Should this title be in the letter "P"? Maybe, but Summer (and Fall) of Spiders can't waste time worrying about alphabetizing!
(Slightly) more seriously, when I started the word document I'm working from, I only had issues from after the book dropped the "Peter Parker" portion of the title, so that's how it got listed. As Kelvin noted when we looked at the first volume of Web of Spider-Man, the idea behind this title seemed to be they were going to focus more on the Peter Parker side of Spider-Man. Except it wasn't like Amazing Spider-Man was all costumed antics, all the time. The job, the scrambling for rent, the schoolwork, the elderly aunt, the girl troubles, that's always part of Spider-Man, albeit the ratios of the components vary with era and creative teams.

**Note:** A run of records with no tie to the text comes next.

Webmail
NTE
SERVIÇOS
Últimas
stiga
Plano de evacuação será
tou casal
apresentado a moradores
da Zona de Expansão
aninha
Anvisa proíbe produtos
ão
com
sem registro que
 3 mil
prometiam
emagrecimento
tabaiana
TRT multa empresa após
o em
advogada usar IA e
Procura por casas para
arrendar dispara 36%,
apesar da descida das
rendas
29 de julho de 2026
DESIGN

So, in practice, Spectacular Spider-Man is just another book about Spider-Man. And at least when I was a kid, it was the secondary book. Amazing got the hotshot artists, the MacFarlanes and Larsens. Spectacular got over 100 issues of Sal Buscema, albeit the last 20 or so doing breakdowns with someone else on finishes. Buscema is steady, reliable, can make sure all the information you need is on the page, but he's not flashy. Plus, most of the issues I read as a kid were part of J.M. DeMatteis' stint as writer, when he would spend entire issues on Peter in some hallucinatory state, confronted by the trauma of losing his parents as a child. Given the choice, I'd rather have read about him fighting a Spider-Slayer.

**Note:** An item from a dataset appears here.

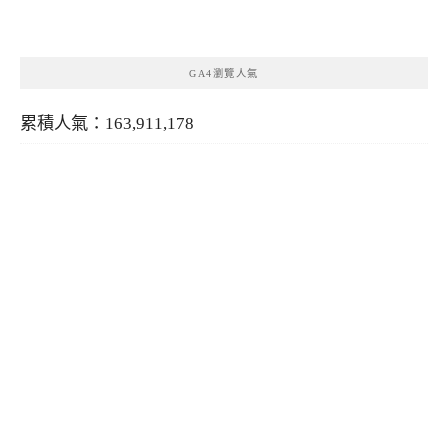
類
GA4瀏覽人氣
累積人氣：163,911,178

So, unlike with Amazing Spider-Man, where I have decent chunks of several different creative teams' runs, or even Web where I mostly have Gerry Conway's stuff, my Spectacular Spider-Man collection is a hodgepodge of different writers and artists. Bill Mantlo/Al Milgrom for 4 issues, all centered around this big showdown with Doc Ock, and Peter wanting to get really serious with the Black Cat. 6 by Peter David, 4 of those his and Rich Buckler's "The Death of Jean DeWolff." 3 by Conway/Buscema (Acts of Vengeance tie-ins), 2 by DeMatteis/Zeck ("Kraven's Last Hunt"), 2 more by DeMatteis/Buscema. 2 by Ann Nocenti and James Fry (Typhoid Mary's involved), and then 4 by a combo of DeMatteis, Glenn Greenburg and Luke Ross. Three of those are tie-ins to Spidey's "Identity Crisis" story, and the other was a joke issue about the "League of Losers."

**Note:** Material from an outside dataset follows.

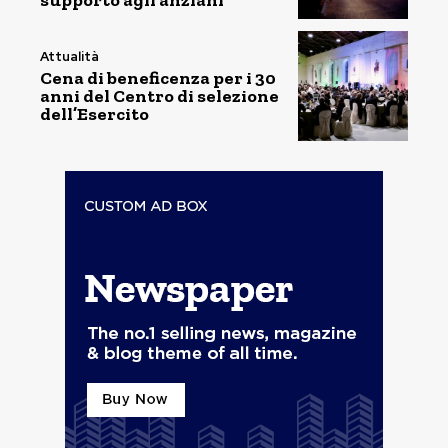
supporto agli anziani
Attualità
Cena di beneficenza per i 30
anni del Centro di selezione
dell’Esercito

It's mostly scattered issues tying into some larger event or story I liked, or else a brief, single story that had some specific hook for me. Nothing longer than 4 consecutive issues. DeMatteis and Buscema did a pretty good job with Harry Osborn's slow
downward spiral over about 2.5 years, but it's not one I wanted to
keep a lot of around. It's in the background for long stretches, and the foreground wasn't grabbing my attention much. Plus, even when it is the main story, it's pretty depressing until the last minute.Watching Spider-Man's best friend slowly implode under the weight of all his father's sins is not exactly an uplifting saga.
2 comments:
I think I first noticed Sal Buscema's art around the mid-90s, in Complete Spider-Man, which reprinted the then four ongoing Spidey comics. The previous UK Spider-Man comic, Spider-Man and Zoids mostly reprinted Amazing (often out of order), with a scattering of the others; although it did reprint a couple of PPSSM issues, a quick check suggests they were the Rich Buckler Sin Eater stories.
Anyway. I absolutely hated Sal Buscema's art back then. It was distinctive, but it was angular and scratchy and everyone looked like they were ancient and wrinkled and constantly shouting.
I've since grown to appreciate what he was doing, so sorry, Sal. I was 10 and didn't know any better.
That was pretty much how I felt about Buscema back then, too. His MJ did look substantially older than say, Bagley or Larsen's version and the work felt kind of stiff. Although I did like how hard he made it look like people were getting hit. He made the fights look like real knock down, drag out affairs.